Licence To Kill (1989)


Untitled-1It’s taken sixteen movies for the Bond franchise to finally understand who James Bond really is, and how the life he leads affects the people around him. We’ve seen him seduce the ladies, and defeat the bad guy, and do some skiing and diving in the middle, but we’ve never been able to penetrate his exterior. The women he sleeps with are standalone flings; the bad guys he kills are megalomaniacs with preposterous hideouts and henchmen; the car chases he tries to survive are always too long and pointless. Now, finally, he seems more like a man living in a real world than a cardboard cutout propped up in a fantasy land.
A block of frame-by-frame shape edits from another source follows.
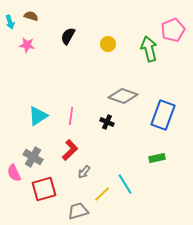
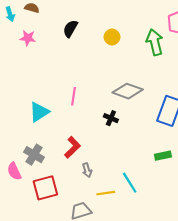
pink line: (71, 116) -> (74, 96), moved
gray arrow: (84, 172) -> (87, 170), turned -56
yellow line: (102, 194) -> (106, 193), turned 36

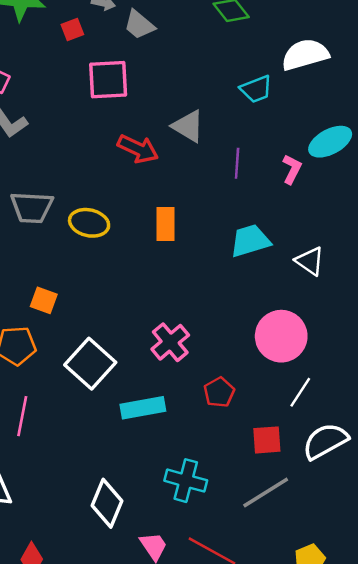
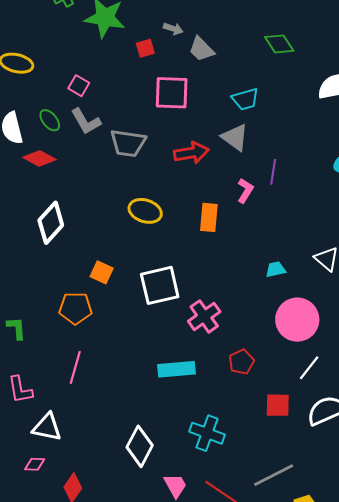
cyan trapezoid: (256, 89) -> (245, 99), moved
red arrow: (138, 149) -> (191, 153), turned -40
pink L-shape: (292, 169) -> (245, 191), moved
gray trapezoid: (32, 207) -> (128, 143), moved
cyan trapezoid: (250, 241) -> (276, 269), moved, size x0.6
white square: (90, 364) -> (160, 285), moved, turned 30
gray line: (266, 492) -> (274, 475), moved

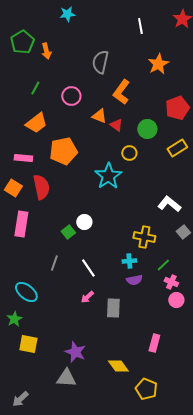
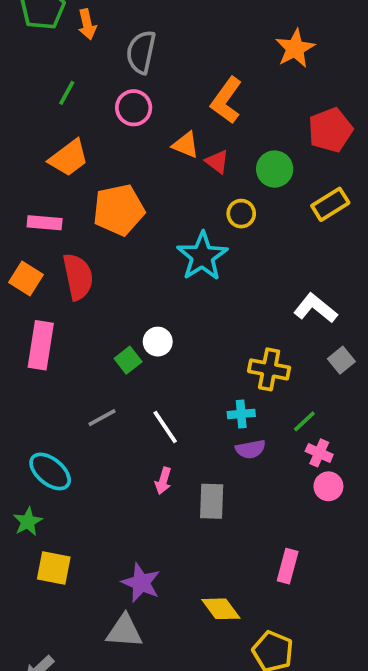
gray semicircle: (100, 62) -> (141, 52), moved
gray line: (54, 263) -> (102, 418), turned 42
pink arrow: (87, 297) -> (163, 481), turned -32

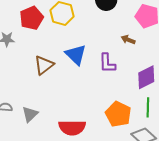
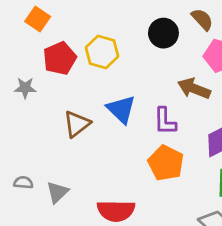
brown arrow: (128, 40) -> (194, 89), size x1.6
orange pentagon: (118, 114) -> (166, 163), moved

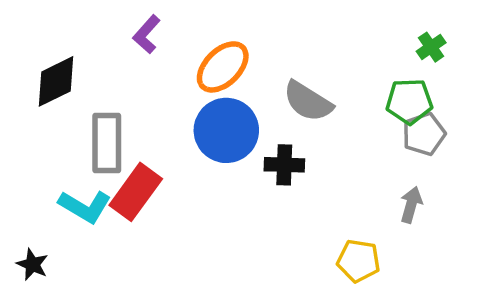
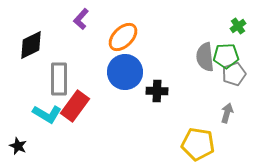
gray semicircle: (308, 101) -> (205, 57), moved, turned 52
yellow pentagon: (359, 261) -> (198, 144), size x1.4

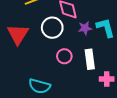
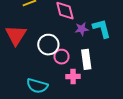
white circle: (52, 28) -> (48, 45), moved
pink cross: (107, 79) -> (73, 76), moved

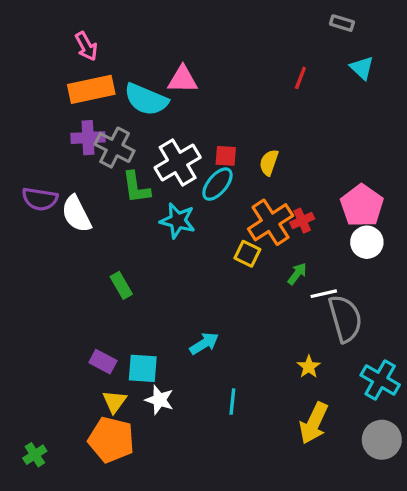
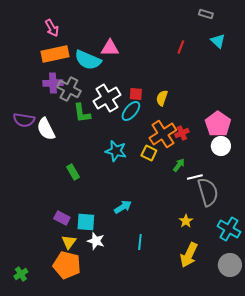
cyan star: (178, 221) -> (116, 151), moved

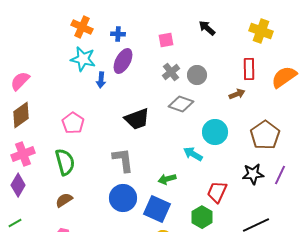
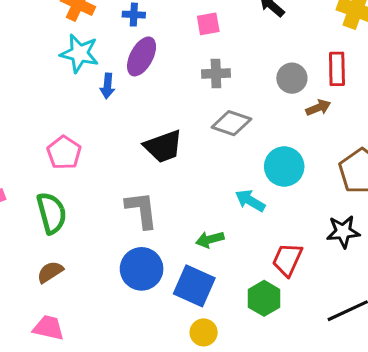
gray cross: (171, 72) -> (216, 73), turned 36
gray circle: (197, 75) -> (292, 78), moved

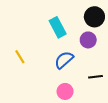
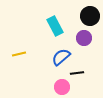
yellow line: (20, 57) -> (19, 54), turned -72
black line: (96, 77) -> (77, 73), moved

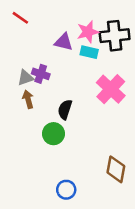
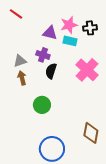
black cross: (115, 36) -> (90, 28), size x0.6
purple cross: (41, 74) -> (43, 55), moved
black semicircle: (65, 109) -> (51, 71), moved
blue circle: (66, 190) -> (52, 149), size x1.6

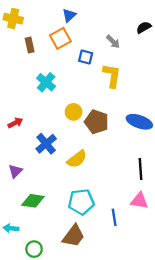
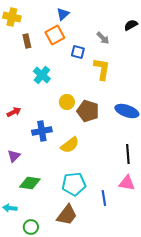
blue cross: (46, 144) -> (42, 131), turned 30

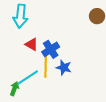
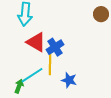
red triangle: (32, 44) -> (36, 42), size x1.5
blue star: (64, 68) -> (69, 80), moved

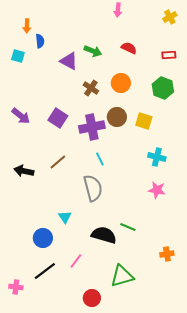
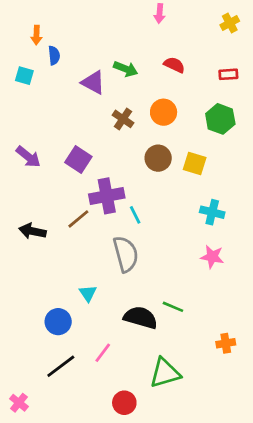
purple cross: (92, 127) -> (107, 196), moved
pink cross: (16, 287) -> (19, 403), moved, turned 32

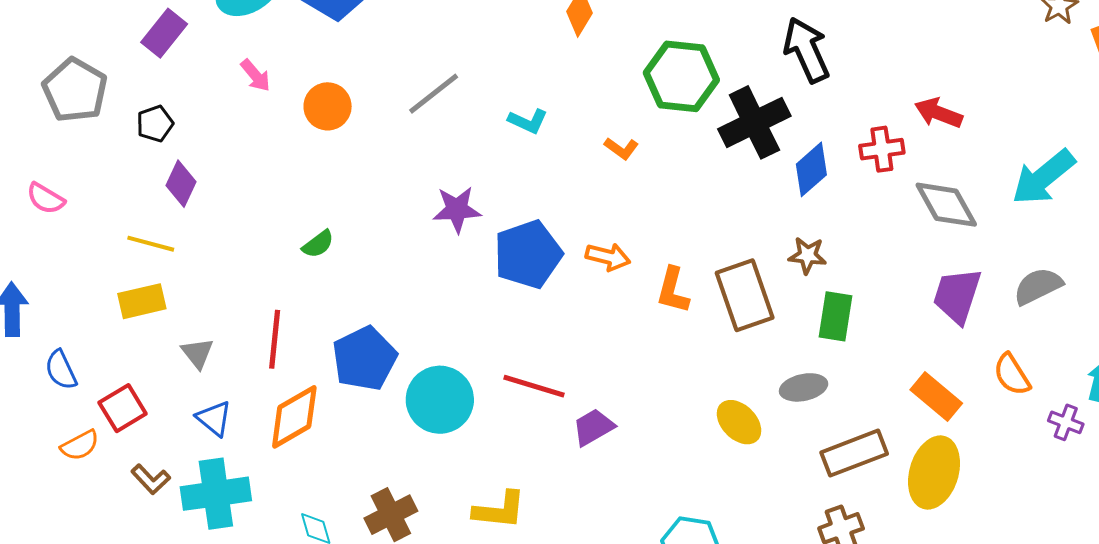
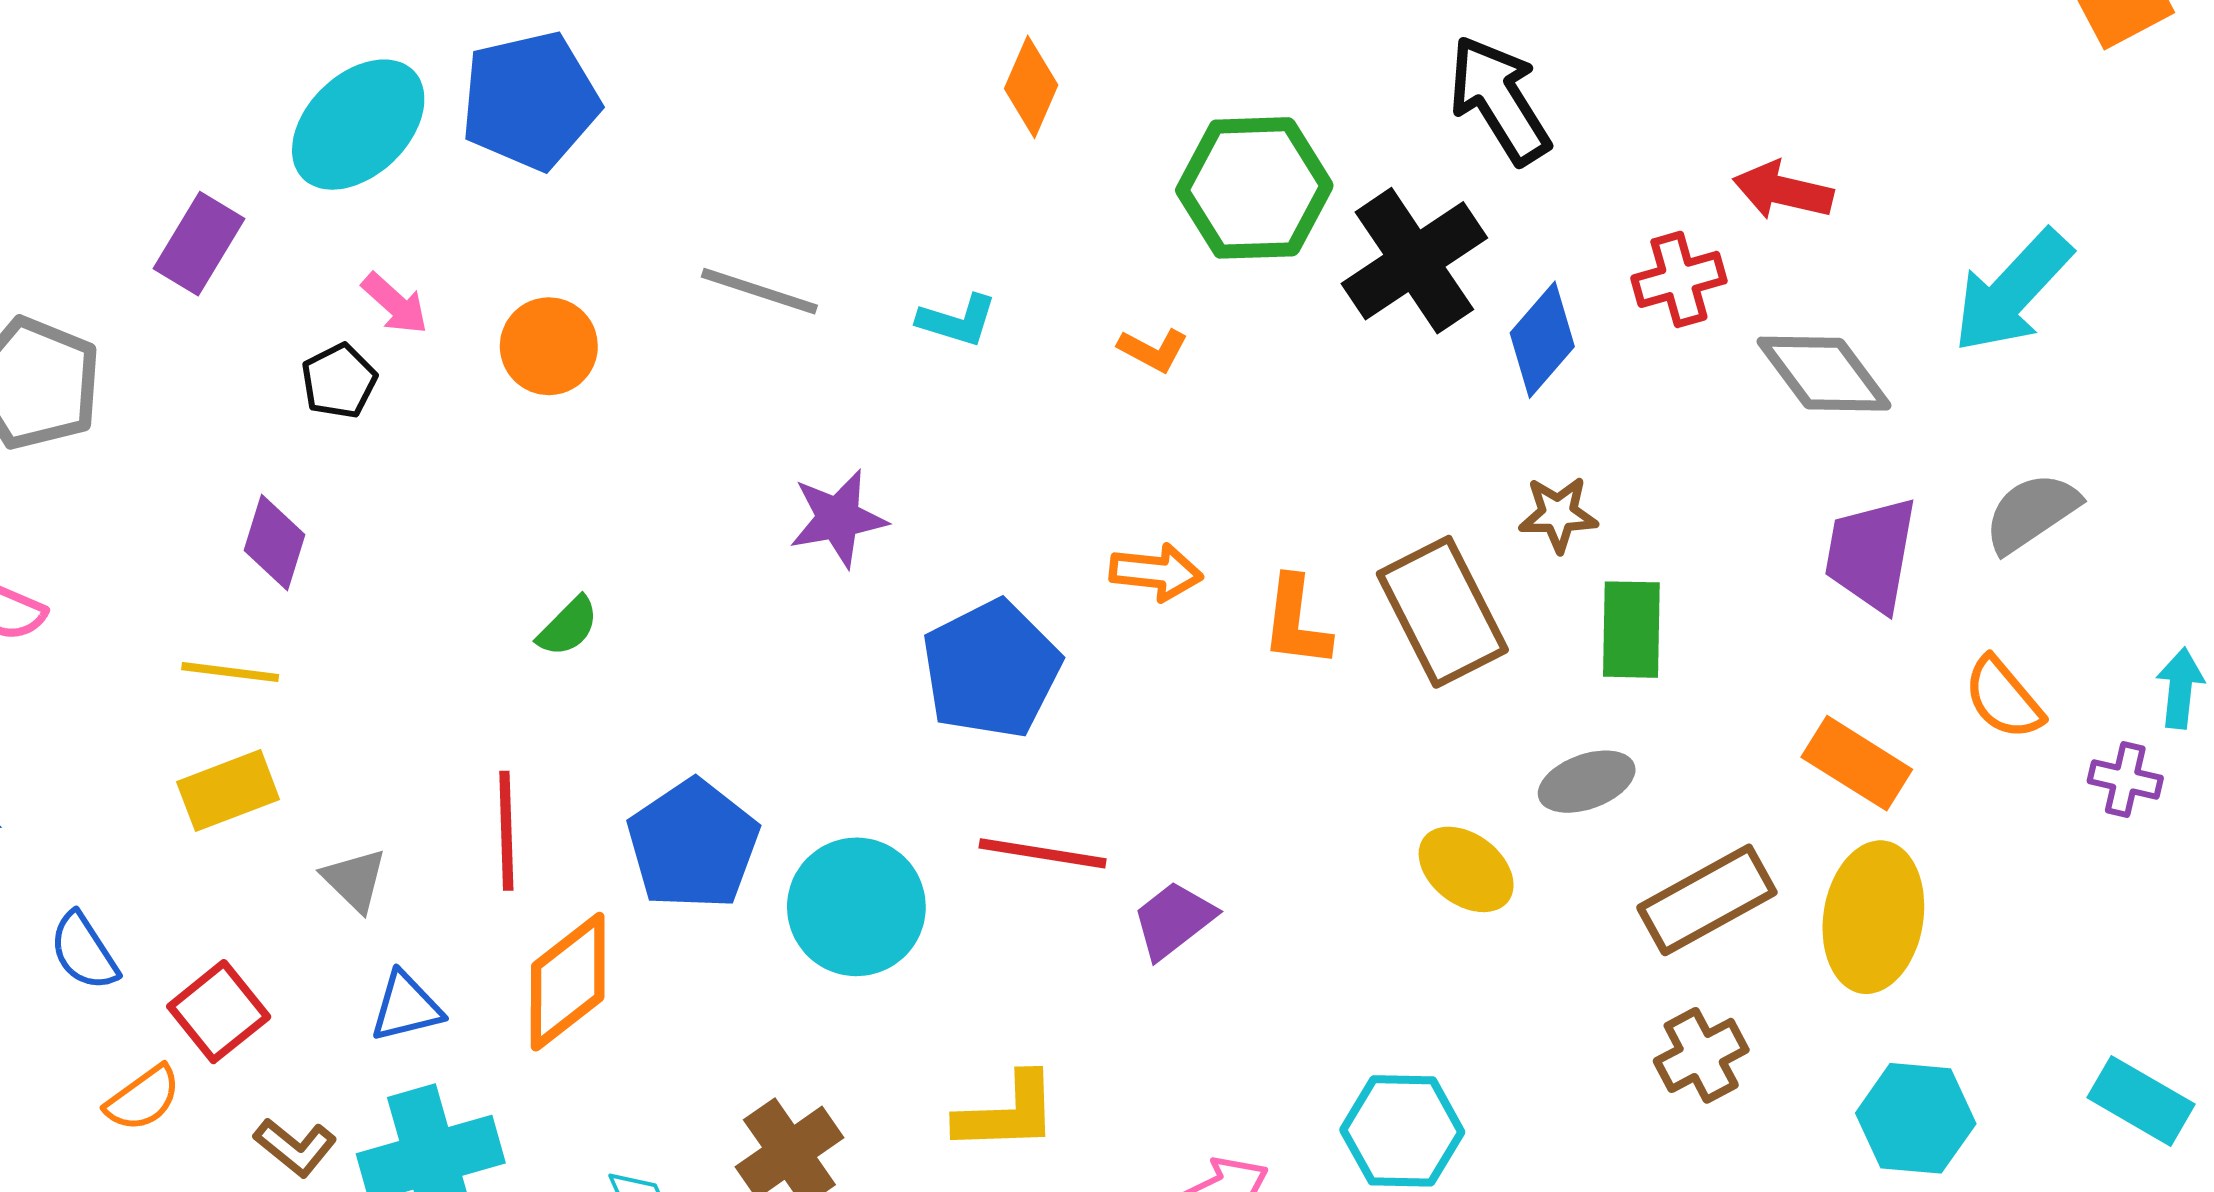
gray line: (434, 94) -> (759, 291), turned 64
black pentagon: (155, 124) -> (339, 381), moved
blue pentagon: (528, 254) -> (991, 669), moved
blue triangle: (214, 418) -> (406, 1007), turned -45

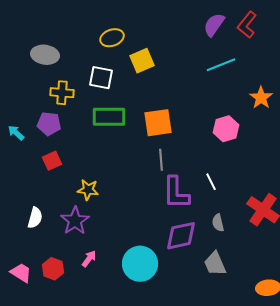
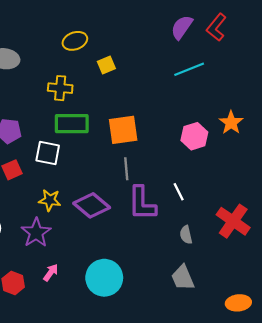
yellow square: (142, 61) -> (106, 65), size x0.7
white square: (101, 78) -> (48, 153), moved
yellow cross: (62, 93) -> (60, 88), moved
orange star: (261, 98) -> (231, 123), moved
purple diamond: (181, 236) -> (92, 205), moved, turned 52

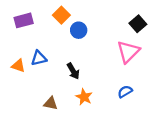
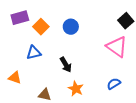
orange square: (61, 15) -> (41, 27), moved
pink triangle: (128, 52) -> (117, 47), turned -40
orange triangle: (18, 66) -> (15, 78), moved

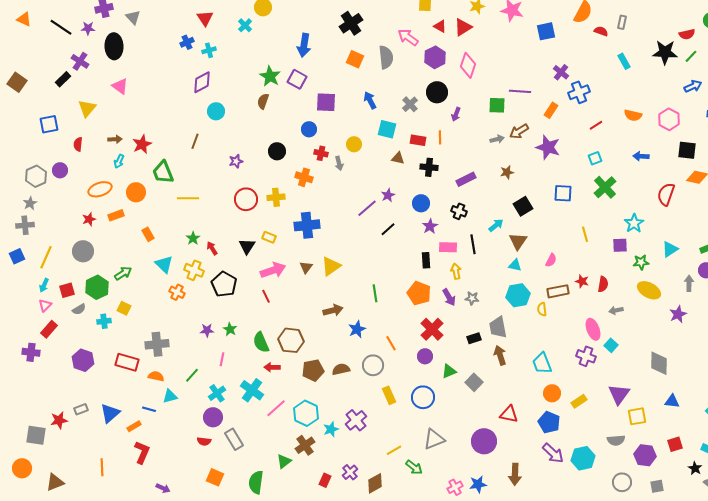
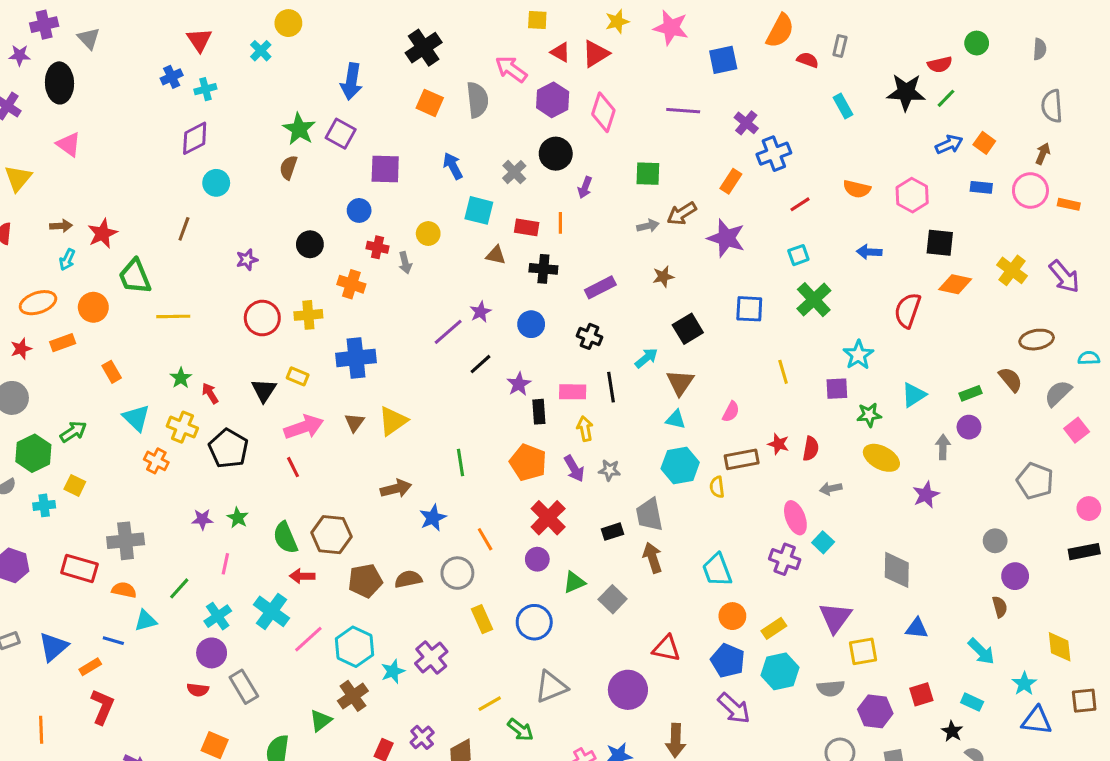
purple line: (520, 91) -> (683, 111), moved
purple star: (430, 226) -> (519, 384), moved
cyan hexagon: (583, 458) -> (780, 671), moved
He is played by Timothy Dalton again, who is still more serious than he should be, but in Licence To Kill, the world he inhabits is equally serious. Maybe even more so. Everything is brought down to ground level; the villain doesn’t want to steal nuclear submarines and dominate the world. He wants to run his drug empire happily and without interference. The movie still gives us amazing stunts — this one sees Bond hooking a cable to the tail fin of a plane from a helicopter, in mid-air, and performing wheelies with the front portion of an eighteen-wheeler — but they have a reason for being so amazing. Everything Bond does is a result of an action, or an event, and there is hardly a wasted minute, yes, not even when the villain’s frontman (a rather optimistic television preacher) falls victim to seductive treachery.

The entire movie just works. It has all the usual Bond elements, but they’re given weight and depth. The plot is lovely and easy to follow. The villain is superbly crafted in the form of Franz Sanchez (Robert Davi), a smooth and ruggedly charming Caribbean drug dealer who owns an entire bank, casino, and a president. His secret hideout is a gorgeous piece of architecture that’s vast, made of stone, and given the fiery touch of an Aztec complex. There is a great gadget from Q Branch that involves the handgrip of a camera, some rods and barrels, and when you put it all together, it becomes a sniper rifle. The handle is also coded to Bond’s palm, which means only he can fire it (no doubt, Skyfall was inspired by this). Q is no longer just a servant; he’s given much more screen time as a field operative, and it’s a joy watching Desmond Llewelyn run around in all sorts of disguises. And what of the Bond Girls. My my. In The Living Daylights, we had to sit through two hours with one underwhelming sidekick, who cared more about her cello than the welfare of Bond. But here, we are treated to two beautiful women who are not only fighting for Bond’s love, but for ours as well (one of them, played by Talisa Soto, has skin as smooth as a baby’s bum).

The way the script — written by Michael Wilson and Richard Maibaum — and director John Glen handle the two Bond Girls is clever enough to make them both seem like intellectual human beings, with feelings, instead of a couple of bedspreads on which Bond can unload his burden. They are smart girls, but deadly, and for once, they meet each other. There’s a rivalry between them that none of the previous Bond Girl pairings ever had. Bond loves them both, but unlike before, he has to choose one, and only one. The choice is his, not theirs. It’s great stuff.

The script is also good at giving 007 a very human side. The franchise has reached a point where Bond is like a printmaking press; he is the same mold, over and over again, pressed onto different fabrics. He is without character. He is the womaniser, the fighting champion, the mastermind, the smooth talker, the Martini drinker, the suit wearer. Only the villains change. But this time, he is given the luxury of operating outside his duty, seeking vengeance for a friend. He almost gets killed by his own people because of this. As one of his fellow Brits tells him, “You’re a rogue.”. Again, this is great stuff. We’ve seen Bond resign before, but never with a valid reason.

So combine everything together, and accept the fact that 1) Dalton makes a good Bond, 2) Sanchez makes an excellent villain, 3) Lupe and Pam Bouvier make the perfect Bond Girls, 4) a Bond plot doesn’t have to be ludicrous to be great, and 5) you can still have the crazy stunts as long as you know why you need them. Not since The Spy Who Loved Me has a Bond movie expressed so much desire to press on into new territory while still maintaining the essence of 007.

Best Moment | That old Matrix guy’s head exploding in the pressure chamber, among others.

Worst Moment | I wasn’t a fan of Bond’s eighteen-wheeler flipping onto its side and riding over a jeep. That’s just cray. And also, that slow-motion bit in the opening scene, as Leiter and his DEA dudes are running, doesn’t really fit.